Women of our age grew up with this knowledge of history, as well as the stories of witches in fairy tales - Brothers Grimm and Baba Yaga; we’re told of the Evil Woman and the Single Woman and the woman who talks to animals. All the old crones and evil step-mothers in folklore build up to a clear mistrust of women. Women are something to be feared and contained, controlled and monitored. This sentiment is a constant, it can be found everywhere we look in society: Roe v Wade or the mass graves of unmarried women and their children found in the Magdalene Laundries and other convents in Ireland. Women face violence as a fact of life; it’s a generational trauma that no amount of therapy is going to make go away.
The hatred and fear behind the Witch Trials still exist today, and penetrate deeply into our health care systems. Every girl and woman I know has had to fight to be heard in a doctor's appointment - I know stories of endometriosis and polycystic ovary syndrome (PCOS) being dismissed as exaggerations and normal period pains, and diabetes symptoms being disregarded as just ‘exam stress’ (a real experience of someone I know). I once called my GP to discuss why I was feeling so depressed before my period. Premenstrual dysphoric disorder (PMDD) was the diagnosis and I was offered antidepressants, or the classic, ‘have you tried the pill?’ As it turns out, a bit more magnesium and iodine in my diet did the trick. Shocker. The lack of knowledge surrounding women's health is terrifying, but unsurprising. During the Trials, a big proportion of the women attacked were midwives, and women who specialised in women’s ‘affairs.’ No real effort has been made in our society to truly understand women as beings. As a result, we don’t know ourselves, the unknown is feared and shunned, and we are left severed from our bodies.
Witches or not, women are inherently connected to nature. Our bodies sync to cycles of the moon and we are built with space to create life within us. The male hormone cycle is 24-hours, a much faster turnover and higher rate of metabolism. It comes as no surprise then that our societies are dictated by the fast paced efficiency of our 24-hour cities - which simply does not align with our physical needs. In the constant need for growth and expansion and more of the past few centuries we have completely detached ourselves from the earth and environment, considering it something to manage rather than our home.
I try to walk in Highgate Woods as much as possible.
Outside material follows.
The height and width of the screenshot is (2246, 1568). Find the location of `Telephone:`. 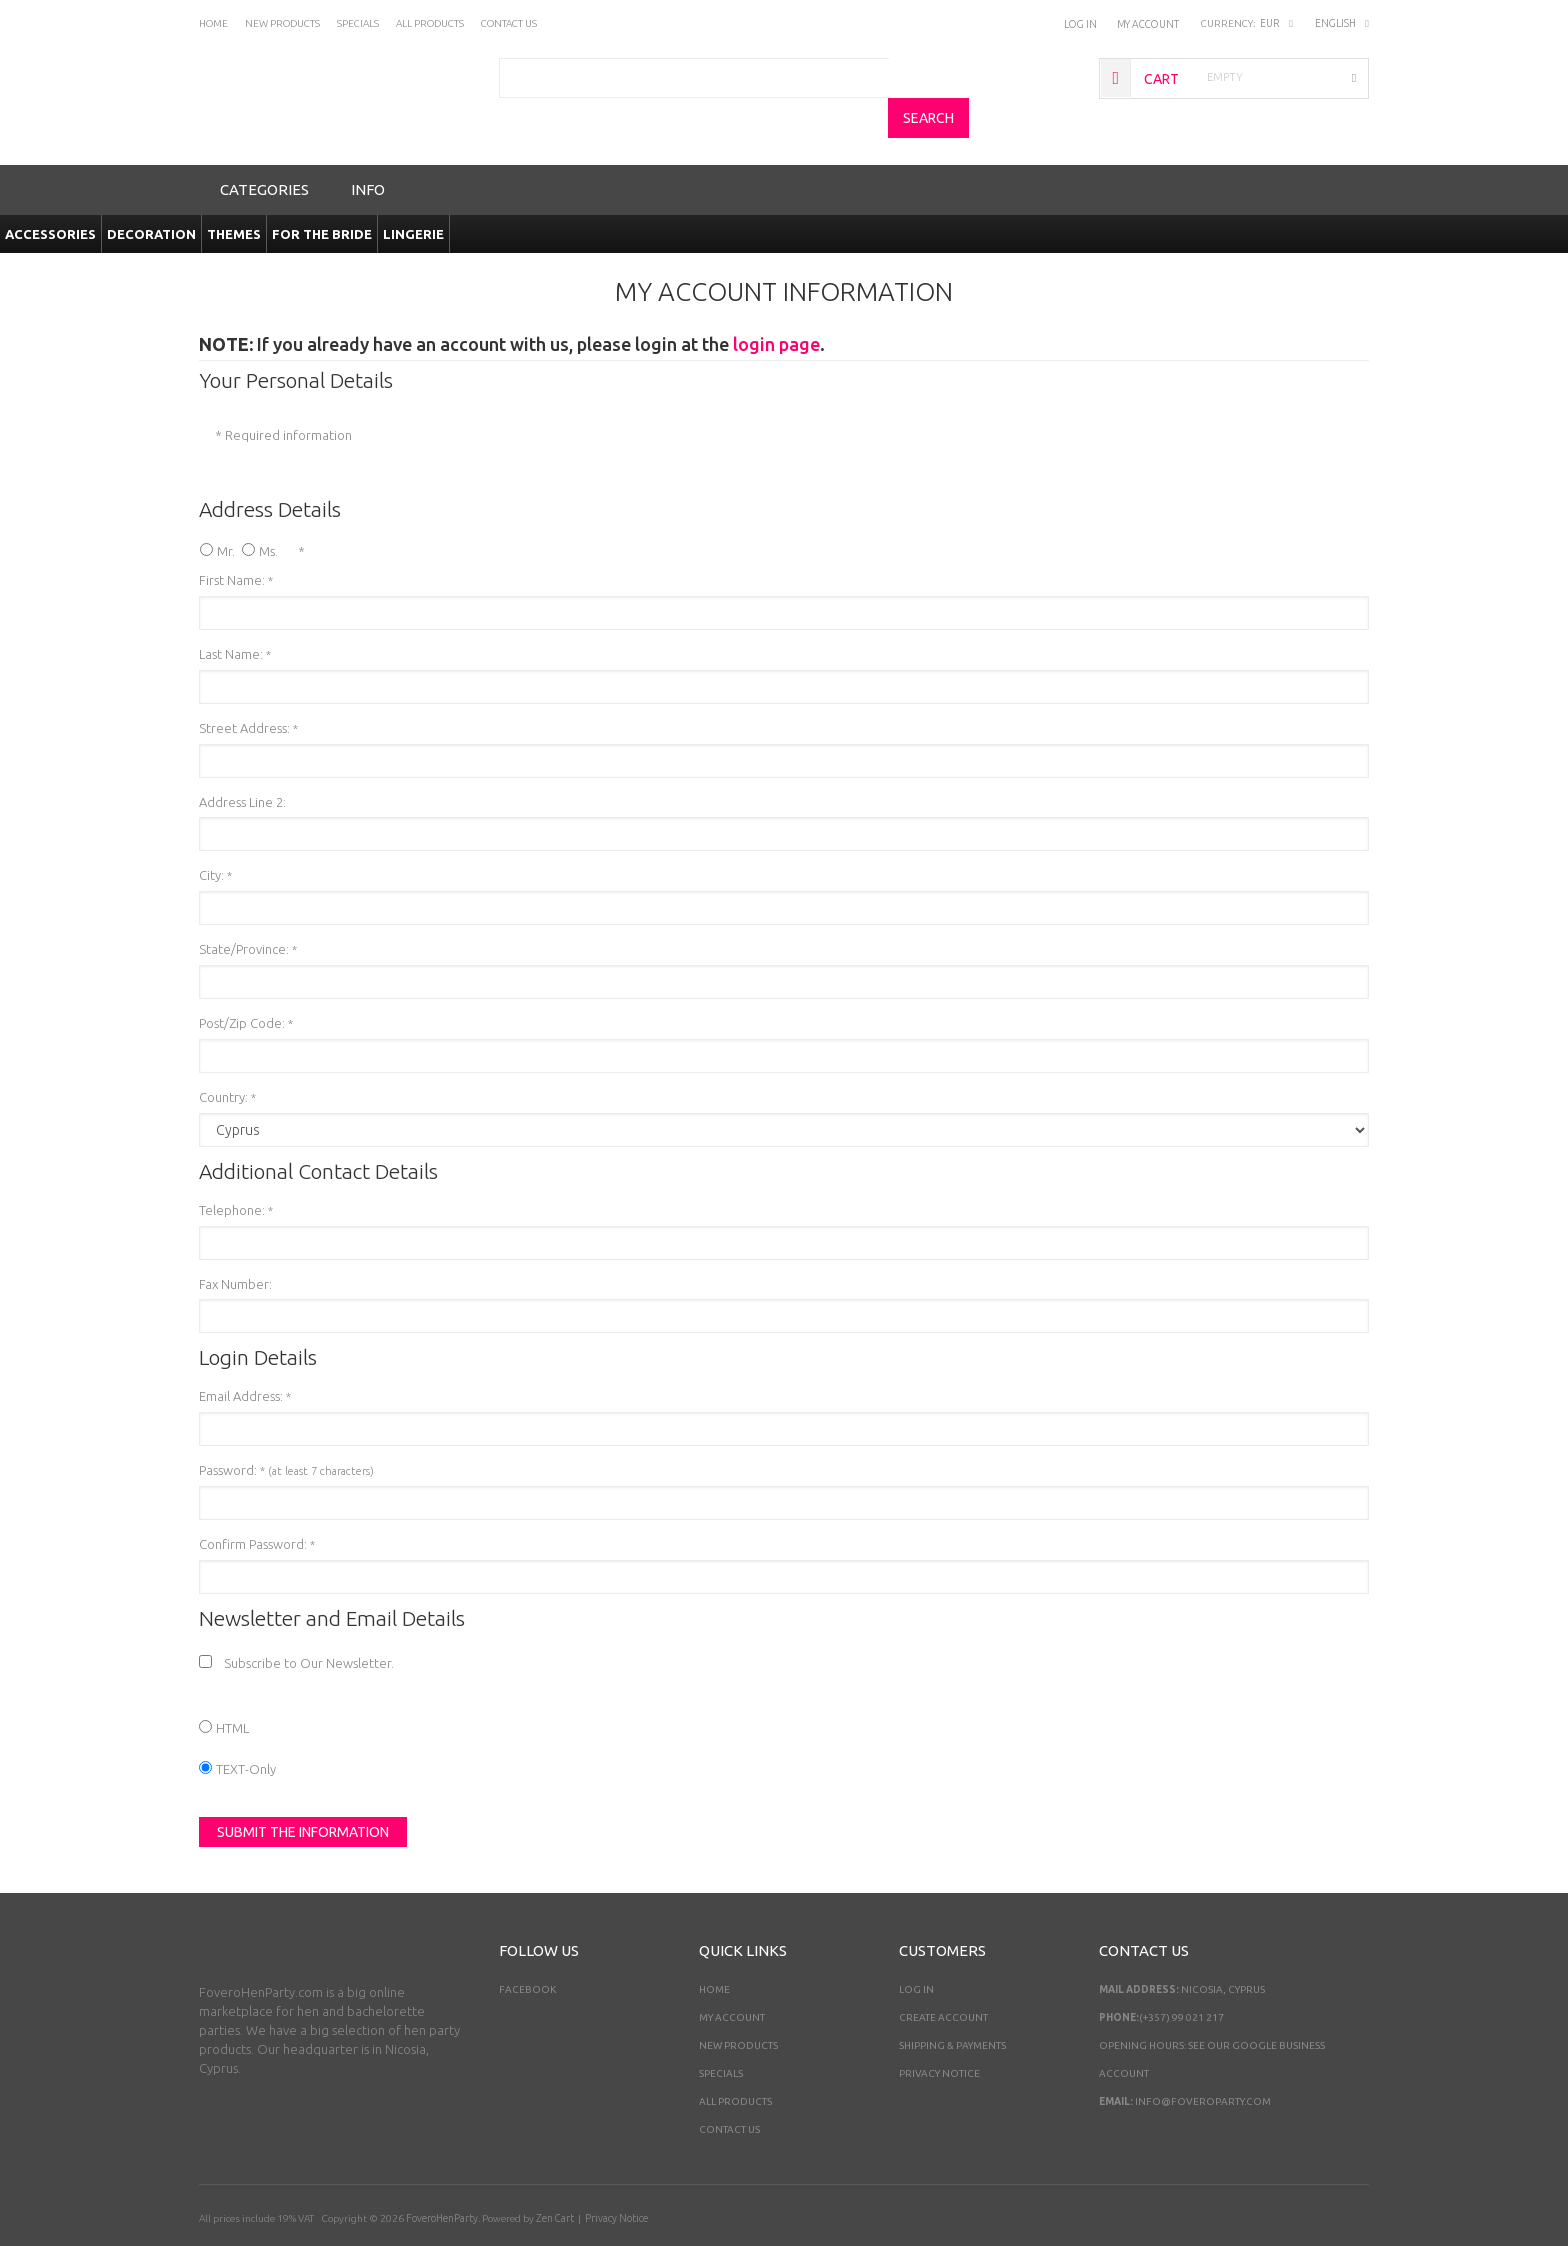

When I’m there, the sounds of the city disappear, the fumes are blocked by lines of trees and I just walk, noticing the leaves on the ground or the mushrooms on the trunk of an oak tree. Sometimes I’ll say hello to a magpie or pause to have a little stare off with a squirrel. I’ll come home and drink some chamomile tea or smell lavender from my diffuser and feel calm. These simple things, mildly witchy, centre me in my surroundings and my body. I’ll snuggle in bed with my flatmates, or call my mum. I think about Practical Magic and Midnight Margaritas or the women who were hurt for healing others.
Covens and midwives, ‘fertility cults’ and ‘orgies with the devil,’ that’s what was condemned during the Witch Trials. Groups of women helping each other, essentially. Sometimes, I want my rose-tinted glasses back on, growing up is all a bit too much and I’d just prefer it to stop. But the bond that I have with my best friends, with my mum, my aunts and women on the street who ask if this strange man is bothering me, just gets stronger with age. The relationships still exist, women still bond together and make herbal remedies and sniff flowers.